I agree with all of the author’s hermeneutic principles and many of his arguments and interpretations. Stein’s choice of texts is very smart. Some passages left me shaking my head in wonder: for instance, his description of “the broken world of Chrétien’s romance” (p. 151) and his noting the appearance of “a kind of secular morality” in Geoffrey of Monmouth, all that remains after the evacuation of meaning from the idea of history epitomized by the Cambrai Gesta (p. 110). Having read Stein, I will never teach Geoffrey or Chrétien the same again. Other passages, however, left me shaking my head in a different kind of wonder. With respect to the principles summarized above, for example, unless I have misunderstood something, and speaking only as a historian, Stein is claiming the prize for beating a dying if not dead horse. I thought historians already assumed what he assumes we need to learn. Nevertheless, he makes these points with panache, often eloquence, and it does not hurt to have them repeated. My more serious complaint is that even as he argues for seeing the writing of history as more enmeshed in discourses and projections of power, his sense of history remains oddly objectified. The political conflicts and ideological contestations that confronted Gerard of Cambrai were far more fraught than allowed by Stein, who tends to reduce them to contests of power conceived in a zero-sum fashion. His account of the literary afterlives of Harold and Waltheof does not do justice to the cognitive difficulties created by the success of the Norman Conquest (already quite acute in Orderic Vitalis), nor to the ways Harold and Waltheof ended up standing for a profound and widespread criticism of Norman and Angevin kingship. (Along the same lines, I would suggest that he does not recognize the extent to which Geoffrey’s Historia regum is already a commentary on the injustice of the Norman Conquest — and therefore on its inevitable failure.) In discussing Wace’s Brut and other Angevin histories, Stein does not seem to recognize that the great issue for Henry II was Stephen’s anarchy. Though he mentions it, he does so only briefly, as an interjection within an entirely different discussion.
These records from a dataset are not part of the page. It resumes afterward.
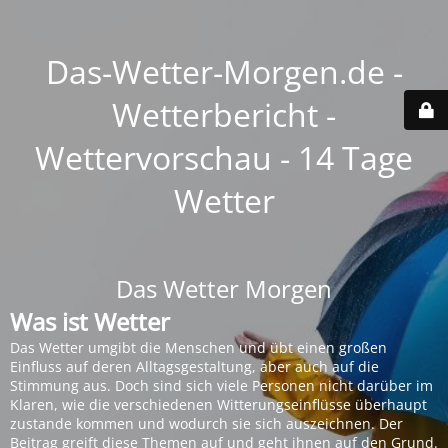
Das-Wetter-Morgen.de -
Wetterbericht -
Wettervorschau - 14 Tage
Wetter
Das Wetter Morgen
Was ist Wetter
Das Wetter umgibt die Menschen und übt einen großen
Einfluss auf deren Alltagsgestaltung, aber auch auf die
Stimmung aus. Doch sind sich viele Personen nicht darüber im
Klaren, wie die verschiedenen Witterungseinflüsse überhaupt
zustande kommen und wodurch sie sich auszeichnen. Der
Beitrag greift diese Themen auf und geht ihnen auf den Grund.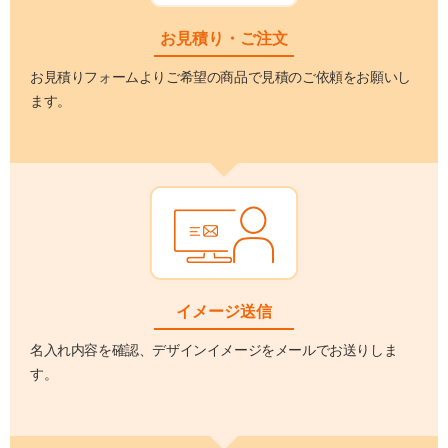
お見積り・ご注文
お見積りフォームよりご希望の商品で見積のご依頼をお願いし
ます。
イメージ送信
名入れ内容を確認、デザインイメージをメールでお送りしま
す。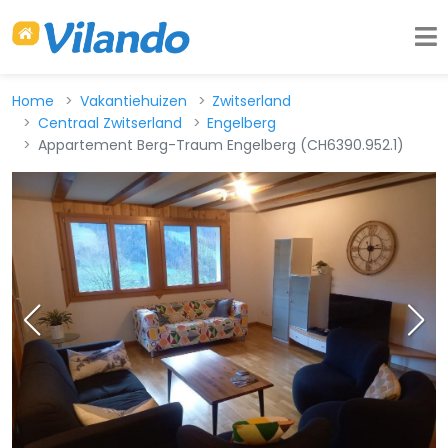
Home
Vakantiehuizen
Zwitserland
Centraal Zwitserland
Engelberg
Appartement Berg-Traum Engelberg (CH6390.952.1)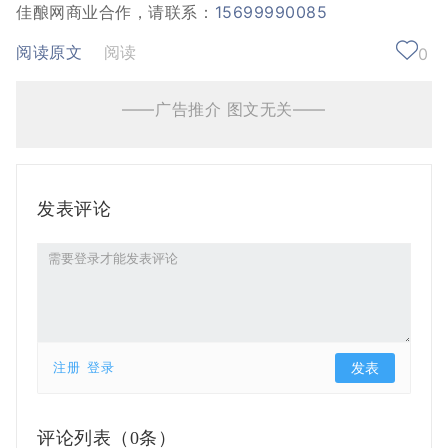
佳酿网商业合作，请联系：
15699990085
阅读原文
阅读
0
——广告推介 图文无关——
发表评论
注册
登录
评论列表（
0条）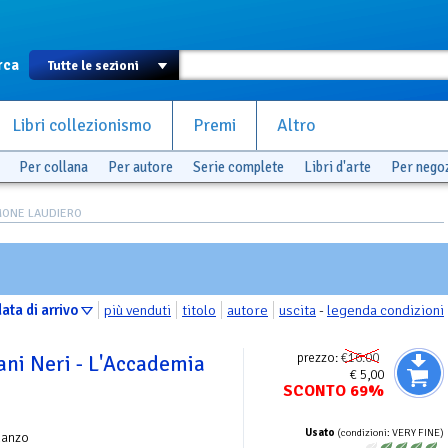
rca
Libri collezionismo
Premi
Altro
Per collana
Per autore
Serie complete
Libri d'arte
Per nego
IMONE LAUDIERO
ata di arrivo
più venduti
titolo
autore
uscita
-
legenda condizioni
prezzo:
€16.00
ani Neri - L'Accademia
€ 5,00
SCONTO 69%
Usato
(condizioni: VERY FINE)
manzo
Stein wants to do for the twelfth-century what Gabrielle Spiegel did for early thirteenth-century Flemish histories. But Spiegel knew her history. She knew exactly how contemporary Flemish aristocrats conceived of power, exactly what Philip Augustus was doing that seemed different to them, and therefore exactly what they objected to in Philip’s actions. Stein does not have the same depth of knowledge of eleventh- and twelfth-century French and English history. As a result, his descriptions of “power” and political context come across as flat and unconvincing. Thus, he consistently appeals to the “rise of the administrative state” as if it were a “reality” his texts resist; but apart from a greater use of writing and a greater role of literate secular clerics (hardly unique to royal administrations in any case), he cannot really point to any specific issues in the nature of those transformations that demonstrably upset the nobility. After all, if Geoffrey’s Historia regum is a text that problematizes power, why was it dedicated to Robert of Gloucester? I believe that there were such issues; I do not believe Stein has identified them, because his understanding of power in the twelfth-century is (ironically, given his thesis) too traditionally statist, too much a construct.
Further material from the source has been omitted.